There is log in comment #34. Removing the 'depends on'.
Please see comment #34 and #36 and assign someone to help.
(In reply to Denis Chaplygin from comment #34) > I reproduced it on my local environment. Looks like VDSM doesn't know, that > He is using that volume. This correct, vdsm is mostly stateless, and does not track who prepared an image. Engine is managing prepares and teardowns, or it is builtin to flows like start/stop vm. > 2018-01-08 16:10:18,485+0100 DEBUG (tasks/2) [storage.StorageDomain] > Removing image rundir link u'/var/run/.../d3f97859-8f70-42e4-b0c8-41655a7fd32b' > (fileSD:597) Can you explain what is this image - is this OVF_STORE volume? Martin said in comment 29: > It is a hosted engine configuration volume (you see the id in the traceback). > Nobody else uses it. We prepare all volumes when ovirt-ha-broker starts. > Happened on both NFS and FC including OST. I don't think we have a way to keep an image prepared, and have the image rundir symlinks exists. In block storage, we can prevent teardown of the image by keeping the lv open in the process owning it. For example, open /dev/vg/lv after prepare, and close it before teardown. But even if you do this the image run links will be removed during teardown (but it can be easily fixed in vdsm). In file storage, there is nothing to do with current vdsm to keep an image prepared if engine asked to tear it down, or called a flow preparing and tearing down an image. The basic question is, why hosted engine need to keep an image prepared that is owned and managed by some other component? We need more info to understand how hosted engine is using this image.

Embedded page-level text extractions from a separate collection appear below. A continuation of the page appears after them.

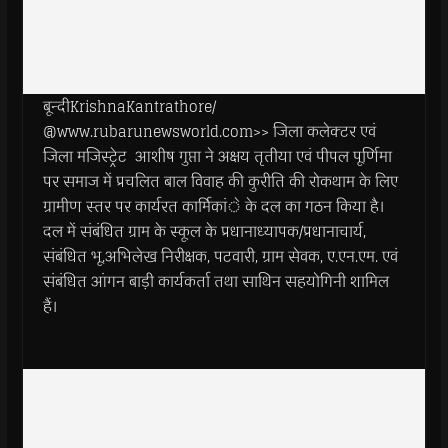
बून्दीKrishnaKantrathore/
@www.rubarunewsworld.com>> जिला कलेक्टर एवं
जिला मजिस्ट्रेट आशीष गुप्ता ने अक्षय तृतीया एवं पीपल पूर्णिमा
पर समाज में प्रचलित बाल विवाह की कुरीति की रोकथाम के लिए
ग्रामीण स्तर पर कार्यरत कार्मिकांे के दल का गठन किया है।
दल में संबंधित ग्राम के स्कूल के प्रधानाध्यापक/प्रधानाचार्य,
संबंधित भू.अभिलेख निरीक्षक, पटवारी, ग्राम सेवक, ए.एन.एम. एवं
संबंधित आंगन बाड़ी कार्यकर्ता तथा साथिन सहयोगिनी शामिल
हैं।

> Can you explain what is this image - is this OVF_STORE volume? Martin > said in comment 29: No, it is hosted engine specific volume. Engine does not know about it and does not use it for anything. > The basic question is, why hosted engine need to keep an image prepared > that is owned and managed by some other component? It is managed by hosted engine only. Nobody called a teardown as far as I was able to see. > We need more info to understand how hosted engine is using this image. It is created during hosted engine setup and contains the shared config files hosted engine needs to behave the same on all hosts. We prepare it when hosted engine starts and (mostly) read from it every time we need something.
Ah! I know where the issue is. The engine does touch the volume indeed. It reads data from it when a new host is being deployed.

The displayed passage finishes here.